Motor Power Consumption 1

[oneijack]

I wasn't sure to post this in electrial or mechanical, but here is my situation. I want to reduce power consumption on an extruder production line. I have the following:

Incoming power: 480v 3 phase AC (of course) and assuming power factor is 1.

Motor: 250hp dc motor, 1750rpm, 500v armature voltage direct coupled to gearbox with ratio of 17.5:1 for output of 100rpm.

I do not need 100rpm. If I only need 75 rpm output (max), I can change the ratio to 23:1 ratio, which should drop the dc motor amps.


I have several questions:
Will this save me in electrical consumption? If, yes would a rough estimate of energy savings be 25% (100rpm-75rpm)/100=25%, estimating amps are directly proportional to gearbox ratio change.

Since dc amps are less with 23:1 ratio, therefore ac amps less and less power consumtion.

I am confused with going from ac to dc power consumption formulas, and everyone I ask has a different answer.

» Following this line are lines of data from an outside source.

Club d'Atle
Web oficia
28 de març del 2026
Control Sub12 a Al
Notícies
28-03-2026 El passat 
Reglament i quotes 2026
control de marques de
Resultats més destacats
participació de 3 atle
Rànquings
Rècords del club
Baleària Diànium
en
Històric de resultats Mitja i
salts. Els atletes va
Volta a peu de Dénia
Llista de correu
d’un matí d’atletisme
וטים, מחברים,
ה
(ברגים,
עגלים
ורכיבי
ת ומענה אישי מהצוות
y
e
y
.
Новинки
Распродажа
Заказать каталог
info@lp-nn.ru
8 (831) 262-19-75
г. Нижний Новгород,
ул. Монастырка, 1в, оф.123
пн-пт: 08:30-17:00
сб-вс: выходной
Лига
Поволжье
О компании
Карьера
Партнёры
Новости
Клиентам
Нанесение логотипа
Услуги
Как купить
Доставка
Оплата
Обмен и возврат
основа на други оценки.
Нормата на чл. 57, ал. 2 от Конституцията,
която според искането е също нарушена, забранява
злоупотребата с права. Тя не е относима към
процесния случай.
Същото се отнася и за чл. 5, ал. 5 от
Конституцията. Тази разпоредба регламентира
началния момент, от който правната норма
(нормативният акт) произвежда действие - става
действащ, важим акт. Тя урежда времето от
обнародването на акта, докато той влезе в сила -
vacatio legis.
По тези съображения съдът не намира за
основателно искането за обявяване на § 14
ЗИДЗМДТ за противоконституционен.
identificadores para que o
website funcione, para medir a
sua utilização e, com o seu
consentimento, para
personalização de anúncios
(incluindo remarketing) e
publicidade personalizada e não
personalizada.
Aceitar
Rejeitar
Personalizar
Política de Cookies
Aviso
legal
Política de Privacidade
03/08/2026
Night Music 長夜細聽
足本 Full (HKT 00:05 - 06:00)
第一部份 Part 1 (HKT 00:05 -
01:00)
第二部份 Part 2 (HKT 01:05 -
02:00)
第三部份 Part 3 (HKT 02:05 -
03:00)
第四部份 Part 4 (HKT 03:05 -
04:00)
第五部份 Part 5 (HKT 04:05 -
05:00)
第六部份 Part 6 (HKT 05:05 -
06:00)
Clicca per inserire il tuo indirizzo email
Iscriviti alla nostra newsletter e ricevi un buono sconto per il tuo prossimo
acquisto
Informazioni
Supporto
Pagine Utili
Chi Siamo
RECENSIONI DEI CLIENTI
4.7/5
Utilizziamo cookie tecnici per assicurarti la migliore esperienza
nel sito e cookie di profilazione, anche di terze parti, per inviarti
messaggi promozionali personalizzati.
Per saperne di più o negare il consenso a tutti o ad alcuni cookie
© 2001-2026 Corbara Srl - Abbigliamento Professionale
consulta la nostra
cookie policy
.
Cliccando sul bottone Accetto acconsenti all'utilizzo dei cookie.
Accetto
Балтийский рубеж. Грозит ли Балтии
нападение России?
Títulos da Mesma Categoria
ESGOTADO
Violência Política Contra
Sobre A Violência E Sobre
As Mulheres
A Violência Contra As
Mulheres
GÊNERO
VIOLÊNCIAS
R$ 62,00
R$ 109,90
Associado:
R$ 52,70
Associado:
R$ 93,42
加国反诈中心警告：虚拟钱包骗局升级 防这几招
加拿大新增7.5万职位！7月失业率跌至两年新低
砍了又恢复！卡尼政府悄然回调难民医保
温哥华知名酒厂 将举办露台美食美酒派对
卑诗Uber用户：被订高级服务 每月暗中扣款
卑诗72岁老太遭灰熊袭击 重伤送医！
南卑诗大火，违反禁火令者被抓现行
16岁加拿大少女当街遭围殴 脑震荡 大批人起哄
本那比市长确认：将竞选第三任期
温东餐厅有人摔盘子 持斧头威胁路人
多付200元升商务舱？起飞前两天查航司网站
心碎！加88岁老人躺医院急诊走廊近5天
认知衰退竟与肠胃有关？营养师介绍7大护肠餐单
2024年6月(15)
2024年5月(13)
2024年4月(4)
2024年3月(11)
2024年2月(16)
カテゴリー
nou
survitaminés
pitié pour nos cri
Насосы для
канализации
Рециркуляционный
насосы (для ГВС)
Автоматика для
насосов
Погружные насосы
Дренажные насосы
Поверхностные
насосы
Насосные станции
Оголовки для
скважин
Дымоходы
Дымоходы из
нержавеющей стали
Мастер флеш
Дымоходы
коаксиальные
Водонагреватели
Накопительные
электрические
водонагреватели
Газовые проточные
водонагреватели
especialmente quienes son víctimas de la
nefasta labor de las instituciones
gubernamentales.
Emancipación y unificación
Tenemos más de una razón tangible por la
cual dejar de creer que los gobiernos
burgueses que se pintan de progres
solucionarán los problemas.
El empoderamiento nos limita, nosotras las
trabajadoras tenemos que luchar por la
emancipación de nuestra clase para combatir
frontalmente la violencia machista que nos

Any help would be appreciated.

 

[desertfox]

Hi onejack

The motor will increase the torque available if you reduce
your speed from 100 to 75rpm.
The torque used will be determined by your load and not by altering the rpm of the motor.
We need to know the power consumption of the extruder and what torque it needs to operate.


regards

desertfox

 

[desertfox]

Hi again

Have a look at this site:-

http://lancet.mit.edu/motors/motors4.html

regards

desertfox

 

[Javier72]

You are going to have lower consumption.

Power = speed * torque

then, your needed power, with less speed, is going to be lower. In DC motors, the amps needed are function of the power needed, then, if the power drops, the amps drops too. Be careful because the efficiency changes too.

 

[hydtools]

I see no savings if your power demands are the same.

Ted